_Action item_. What number of lines in the data below contain the string "mois"? Answer with that number alone.

_Supplied information_.

+++

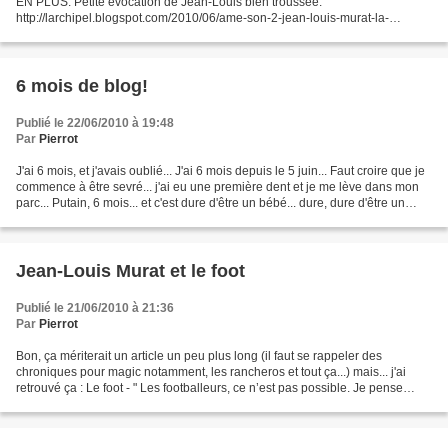
EN PLUS: Petite évocation de Jean-Louis bien troussée:
http://larchipel.blogspot.com/2010/06/ame-son-2-jean-louis-murat-la-
liqueur.html Petite évocation équivoque détroussée:
http://blogs.myspace.com/index.cfm?
fuseaction=blog.view&friendId=131578510&blogId=535685895...
6 mois de blog!
Publié le 22/06/2010 à 19:48
Par
Pierrot
J'ai 6 mois, et j'avais oublié... J'ai 6 mois depuis le 5 juin... Faut croire que je
commence à être sevré... j'ai eu une première dent et je me lève dans mon
parc... Putain, 6 mois... et c'est dure d'être un bébé... dure, dure d'être un
bébé.. vivement...
Jean-Louis Murat et le foot
Publié le 21/06/2010 à 21:36
Par
Pierrot
Bon, ça mériterait un article un peu plus long (il faut se rappeler des
chroniques pour magic notamment, les rancheros et tout ça...) mais... j'ai
retrouvé ça : Le foot - " Les footballeurs, ce n’est pas possible. Je pense
qu’ils ont essentiellement un...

+++

_Response to this task_. 3